My morning so far

This is an e-mail I sent to my friend this morning. It just sort of qualifies how my day started (and how it continues). It’s not a rant, and not intended to be.

Ok, I got to this place at 6:21. Why so darn early? Because I have to go BACK to the dentist today 'cause something ain’t right in there.

Anyway, I left my apartment and went to the convenience store to get a diet coke, pack of cigarettes and a power bar for lunch (again, since I have to leave early, but have a gazillion things that need to get done). The clerk at the convenience store is one who’s usually there early in the day if I have to go get something before work. Don’t think anything of it - “Hi, how are you” “Busy” “You’re always busy and in a rush.” duh. On one visit about 2 months ago he asked if I was married. Do you see where this is going yet? Nah…

He’s pleasant enough, I suppose. Not that I’ve talked to him beyond the usual clerk/customer thing, but looks to be about 35, receding hairline, from somewhere middle eastern/india/pakistan/egypt something (I’m not worried enough about it to ask, truly). And before you ask why I know what he looks like…well, I’ve been going to this convenience store since I moved to Atlanta and he’s been there all that time.

Anyway, I take my stuff to the counter and he starts ringing it up, then tells me that the power bar is his gift to me. I said, no, no, but he insisted. Fine, whatever. I said thanks.

So I picked up my stuff and said “thanks, have a good day”. His response? “Thank you. I love you.”

HOLY CRAP. love me? He doesn’t know me. And I’m not interested. Crap crap crap crap crap. I have to avoid that convenience store for the rest of my tenure in Atlanta. Seriously. I cannot step foot back inside there. Guess it becomes the Chevron across the street from this one (that’s where I buy gas anyway).

I should have bought tampons. snicker

And you said…WHAT when he said “I love you”? I can’t imagine what I would do in that situation. Probably just backed out of the place very quickly.

That’s pretty much what I did, with the exception of trying to go out the side of the door that was locked and having to switch doors.

:smack:

See, now if he had given me the cigarettes for free, he might have had a chance but not a powerbar (unless of course it was chocolate. Was it chocolate? MMmmmm)

Still that sucks that you can no longer go there just because of that freak. If you do have to go back there, be sure to pick up some mace, some anti-fungal spray, and the latest issue of LesbianWorld.

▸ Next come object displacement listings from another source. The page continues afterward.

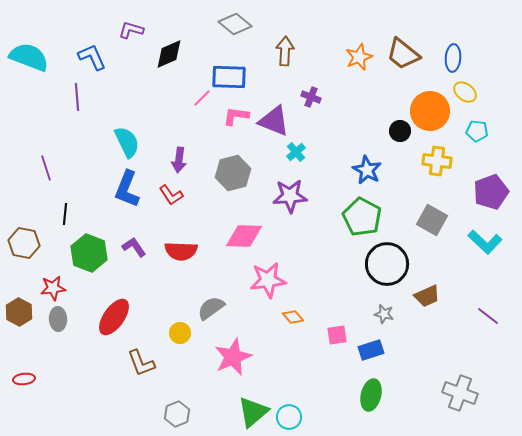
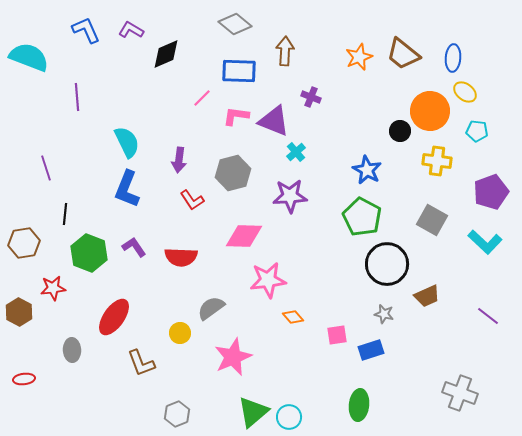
purple L-shape at (131, 30): rotated 15 degrees clockwise
black diamond at (169, 54): moved 3 px left
blue L-shape at (92, 57): moved 6 px left, 27 px up
blue rectangle at (229, 77): moved 10 px right, 6 px up
red L-shape at (171, 195): moved 21 px right, 5 px down
brown hexagon at (24, 243): rotated 20 degrees counterclockwise
red semicircle at (181, 251): moved 6 px down
gray ellipse at (58, 319): moved 14 px right, 31 px down
green ellipse at (371, 395): moved 12 px left, 10 px down; rotated 8 degrees counterclockwise
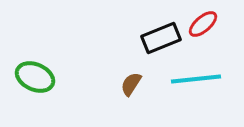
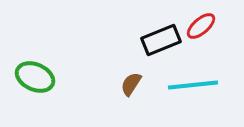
red ellipse: moved 2 px left, 2 px down
black rectangle: moved 2 px down
cyan line: moved 3 px left, 6 px down
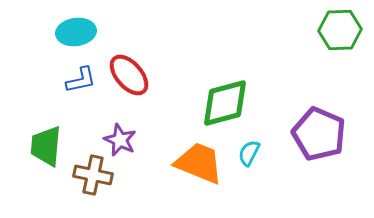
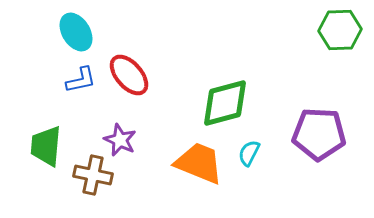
cyan ellipse: rotated 66 degrees clockwise
purple pentagon: rotated 20 degrees counterclockwise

Find a cheopo gold band and one of those 9.99 diamond looking rings from Kmart or whatever.

Make sure it’s HUGE.

Print out pictures on the net of the a really sexy but obscure celebrity and put them in your wallet. Make a big deal out of opening your wallet and let the pictures show.

Bring a friend and while shopping talk loudly about your wonderful, loving husband/boyfriend/whatever.